- _WHAT YOU HAVE TO DO_: Take every record and write it out again exactly, with no images included.

- _INPUT RECORDS_:
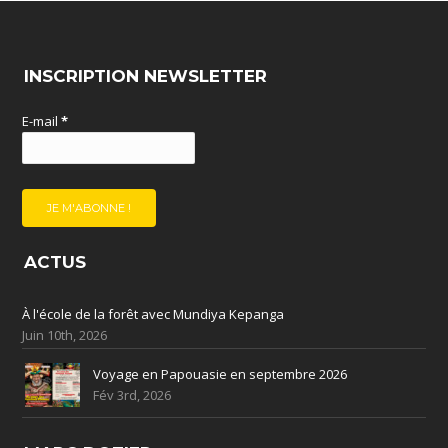
INSCRIPTION NEWSLETTER
E-mail
*
ACTUS
À l'école de la forêt avec Mundiya Kepanga
Juin 10th, 2026
Voyage en Papouasie en septembre 2026
Fév 3rd, 2026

- _OUTPUT FOR THIS TASK_:
INSCRIPTION NEWSLETTER
E-mail
*
ACTUS
À l'école de la forêt avec Mundiya Kepanga
Juin 10th, 2026
Voyage en Papouasie en septembre 2026
Fév 3rd, 2026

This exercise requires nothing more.